*** DATA FOR THIS EXERCISE
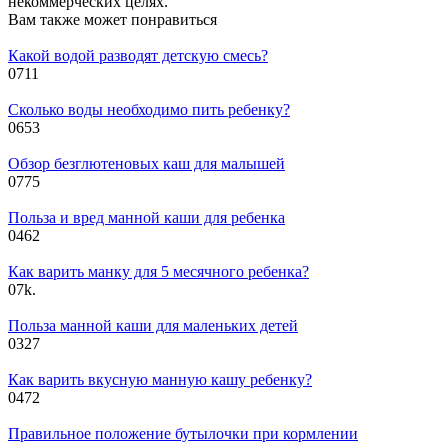
некоммерческих целях.
Вам также может понравиться
Какой водой разводят детскую смесь?
0
711
Сколько воды необходимо пить ребенку?
0
653
Обзор безглютеновых каш для малышей
0
775
Польза и вред манной каши для ребенка
0
462
Как варить манку для 5 месячного ребенка?
0
7k.
Польза манной каши для маленьких детей
0
327
Как варить вкусную манную кашу ребенку?
0
472
Правильное положение бутылочки при кормлении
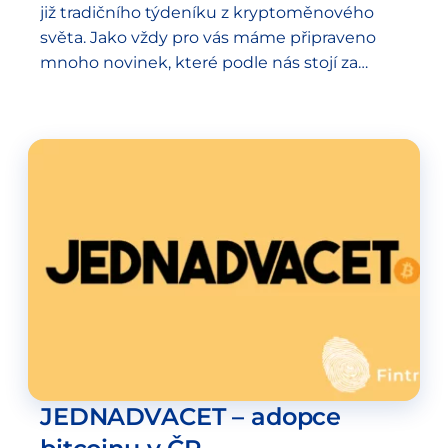
již tradičního týdeníku z kryptoměnového
světa. Jako vždy pro vás máme připraveno
mnoho novinek, které podle nás stojí za
pozornost. Jedním z hlavních témat
posledních několika týdnů a měsíců je…
JEDNADVACET – adopce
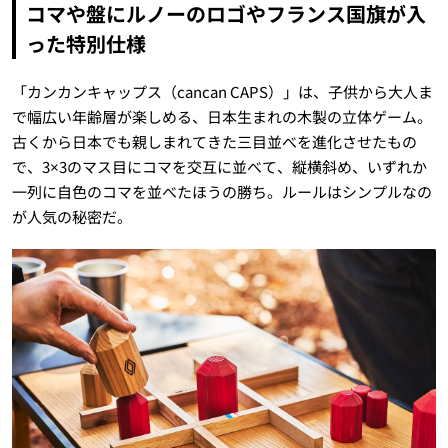
コマや盤にルノーのロゴやフランス国旗が入
った特別仕様
「カンカンキャップス（cancan CAPS）」は、子供から大人ま
で幅広い年齢層が楽しめる、日本生まれの木製の立体ゲーム。
古くから日本でも親しまれてきた三目並べを進化させたもの
で、3×3のマス目にコマを交互に並べて、縦横斜め、いずれか
一列に自色のコマを並べたほうの勝ち。ルールはシンプルなの
が人気の秘密だ。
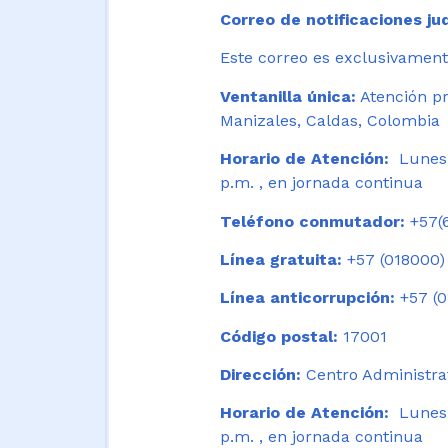
Correo de notificaciones jud
Este correo es exclusivamente
Ventanilla única:
Atención pr
Manizales, Caldas, Colombia
Horario de Atención:
Lunes 
p.m. , en jornada continua
Teléfono conmutador:
+57(6
Línea gratuita:
+57 (018000)
Línea anticorrupción:
+57 (0
Código postal:
17001
Dirección:
Centro Administrat
Horario de Atención:
Lunes a
p.m. , en jornada continua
******
DIRECTIONS FOR THIS TASK:
With the pictures removed, return each record above exactly as given.

WRITTEN SOLUTION:
некоммерческих целях.
Вам также может понравиться
Какой водой разводят детскую смесь?
0
711
Сколько воды необходимо пить ребенку?
0
653
Обзор безглютеновых каш для малышей
0
775
Польза и вред манной каши для ребенка
0
462
Как варить манку для 5 месячного ребенка?
0
7k.
Польза манной каши для маленьких детей
0
327
Как варить вкусную манную кашу ребенку?
0
472
Правильное положение бутылочки при кормлении
již tradičního týdeníku z kryptoměnového
světa. Jako vždy pro vás máme připraveno
mnoho novinek, které podle nás stojí za
pozornost. Jedním z hlavních témat
posledních několika týdnů a měsíců je…
JEDNADVACET – adopce
コマや盤にルノーのロゴやフランス国旗が入
った特別仕様
「カンカンキャップス（cancan CAPS）」は、子供から大人ま
で幅広い年齢層が楽しめる、日本生まれの木製の立体ゲーム。
古くから日本でも親しまれてきた三目並べを進化させたもの
で、3×3のマス目にコマを交互に並べて、縦横斜め、いずれか
一列に自色のコマを並べたほうの勝ち。ルールはシンプルなの
が人気の秘密だ。
Correo de notificaciones jud
Este correo es exclusivamente
Ventanilla única:
Atención pr
Manizales, Caldas, Colombia
Horario de Atención:
Lunes 
p.m. , en jornada continua
Teléfono conmutador:
+57(6
Línea gratuita:
+57 (018000)
Línea anticorrupción:
+57 (0
Código postal:
17001
Dirección:
Centro Administrat
Horario de Atención:
Lunes a
p.m. , en jornada continua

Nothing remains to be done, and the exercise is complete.